So for purpose of the .w component of the gl_Position variable - it is exactly the same in Vulkan. It is used to scale the position vector - during perspective calculations (projection matrix multiplication) original depth is modified by the original .w component and stored in the .z component of the gl_Position variable. And additionally, original depth is also stored in the .w component. After that (as a fixed-function step) hardware performs perspective division and divides position stored in the gl_Position variable by its .w component.
In orthographic projection steps performed by the hardware are exactly the same, but values used for calculations are different. So the perspective division step is still performed by the hardware but it does nothing (position is dived by 1.0).
gl_Position is a Homogeneous coordinates. The w component plays a role at perspective projection.
The projection matrix describes the mapping from 3D points of the view on a scene, to 2D points on the viewport. It transforms from eye space to the clip space, and the coordinates in the clip space are transformed to the normalized device coordinates (NDC) by dividing with the w component of the clip coordinates (Perspective divide).
At Perspective Projection the projection matrix describes the mapping from 3D points in the world as they are seen from of a pinhole camera, to 2D points of the viewport. The eye space coordinates in the camera frustum (a truncated pyramid) are mapped to a cube (the normalized device coordinates).

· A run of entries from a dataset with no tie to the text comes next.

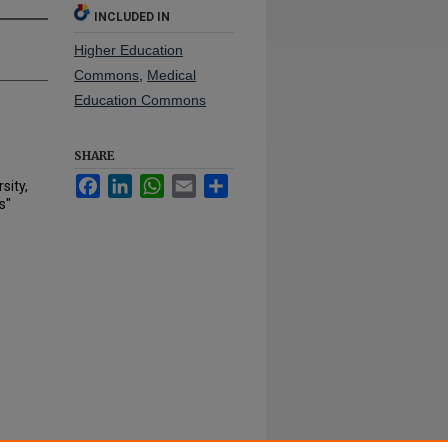
INCLUDED IN
Higher Education
Commons
,
Medical
Education Commons
SHARE
Facebook
LinkedIn
WhatsApp
Email
Share
sity,
s"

Perspective Projection Matrix:
r = right, l = left, b = bottom, t = top, n = near, f = far
2*n/(r-l) 0 0 0
0 2*n/(t-b) 0 0
(r+l)/(r-l) (t+b)/(t-b) -(f+n)/(f-n) -1
0 0 -2*f*n/(f-n) 0
When a Cartesian coordinate in view space is transformed by the perspective projection matrix, then the the result is a Homogeneous coordinates. The w component grows with the distance to the point of view. This cause that the objects become smaller after the Perspective divide, if they are further away.
In computer graphics, transformations are represented with matrices. If you want something to rotate, you multiply all its vertices (a vector) by a rotation matrix. Want it to move? Multiply by translation matrix, etc.

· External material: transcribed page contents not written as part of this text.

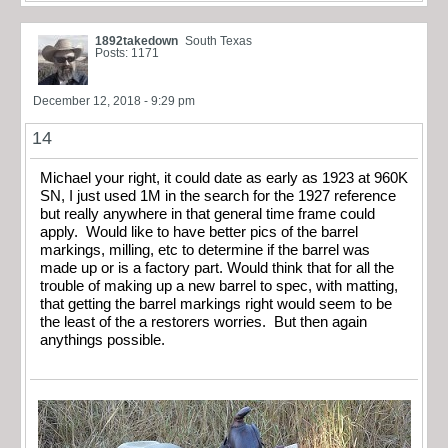
1892takedown
South Texas
Posts: 1171
December 12, 2018 - 9:29 pm
14
Michael your right, it could date as early as 1923 at 960K
SN, I just used 1M in the search for the 1927 reference
but really anywhere in that general time frame could
apply. Would like to have better pics of the barrel
markings, milling, etc to determine if the barrel was
made up or is a factory part. Would think that for all the
trouble of making up a new barrel to spec, with matting,
that getting the barrel markings right would seem to be
the least of the a restorers worries. But then again
anythings possible.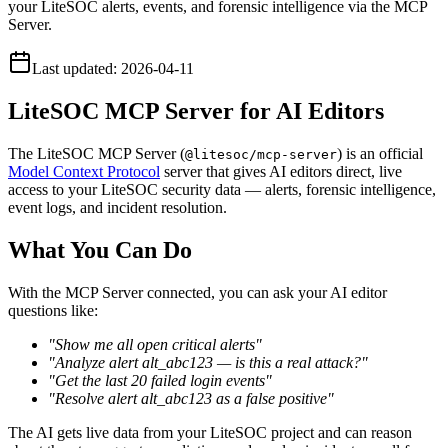
your LiteSOC alerts, events, and forensic intelligence via the MCP
Server.
Last updated:
2026-04-11
LiteSOC MCP Server for AI Editors
The LiteSOC MCP Server (
) is an official
@litesoc/mcp-server
Model Context Protocol
server that gives AI editors direct, live
access to your LiteSOC security data — alerts, forensic intelligence,
event logs, and incident resolution.
What You Can Do
With the MCP Server connected, you can ask your AI editor
questions like:
"Show me all open critical alerts"
"Analyze alert alt_abc123 — is this a real attack?"
"Get the last 20 failed login events"
"Resolve alert alt_abc123 as a false positive"
The AI gets live data from your LiteSOC project and can reason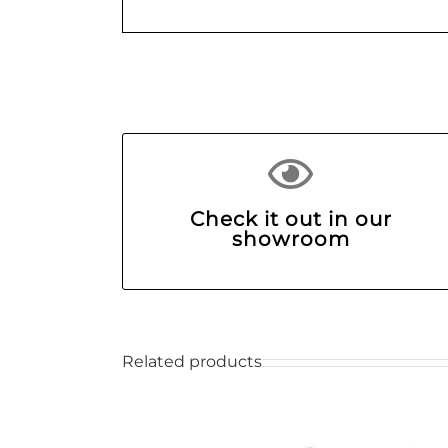
Check it out in our
showroom
Related products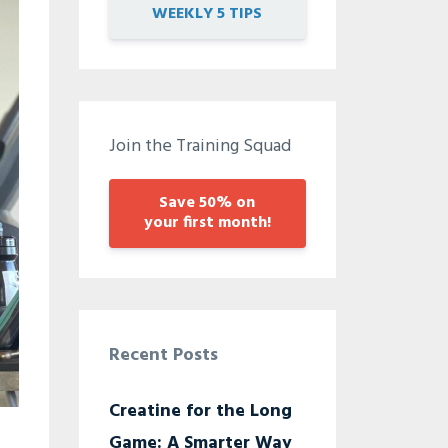
WEEKLY 5 TIPS
Join the Training Squad
Save 50% on
your first month!
Recent Posts
Creatine for the Long
Game: A Smarter Way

tl;dr: You can't describe translation along the z-axis with 3D matrices and vectors. You need at least 1 more dimension, so they just added a dummy dimension w. But things break if it's not 1, so keep it at 1 :P.

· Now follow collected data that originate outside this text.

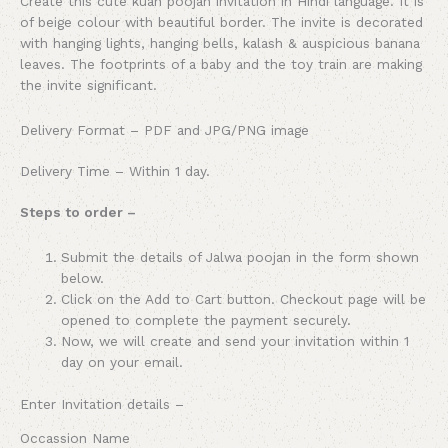
Create this cute kuan poojan invitation in Hindi language. It is
of beige colour with beautiful border. The invite is decorated
with hanging lights, hanging bells, kalash & auspicious banana
leaves. The footprints of a baby and the toy train are making
the invite significant.
Delivery Format – PDF and JPG/PNG image
Delivery Time – Within 1 day.
Steps to order –
Submit the details of Jalwa poojan in the form shown
below.
Click on the Add to Cart button. Checkout page will be
opened to complete the payment securely.
Now, we will create and send your invitation within 1
day on your email.
Enter Invitation details –
Occassion Name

Anyway, now we begin with a quick review on matrix multiplication:
You basically put x above a, y above b, z above c. Multiply the whole column by the variable you just moved, and sum up everything in the row.
So if you were to translate a vector, you'd want something like:
See how x and y is now translated by az and bz? That's pretty awkward though:
You'd have to account for how big z is whenever you move things (what if z was negative? You'd have to move in opposite directions. That's cumbersome as hell if you just want to move something an inch over...)
You can't move along the z axis. You'll never be able to fly or go underground
But, if you can make sure z = 1 at all times:
Now it's much clearer that this matrix allows you to move in the x-y plane by a, and b amounts. Only problem is that you're conceptually levitating all the time, and you still can't go up or down. You can only move in 2D.
But you see a pattern here? With 3D matrices and 3D vectors, you can describe all the fundamental movements in 2D. So what if we added a 4th dimension?
Looks familiar. If we keep w = 1 at all times:
There we go, now you get translation along all 3 axis. This is what's called homogeneous coordinates.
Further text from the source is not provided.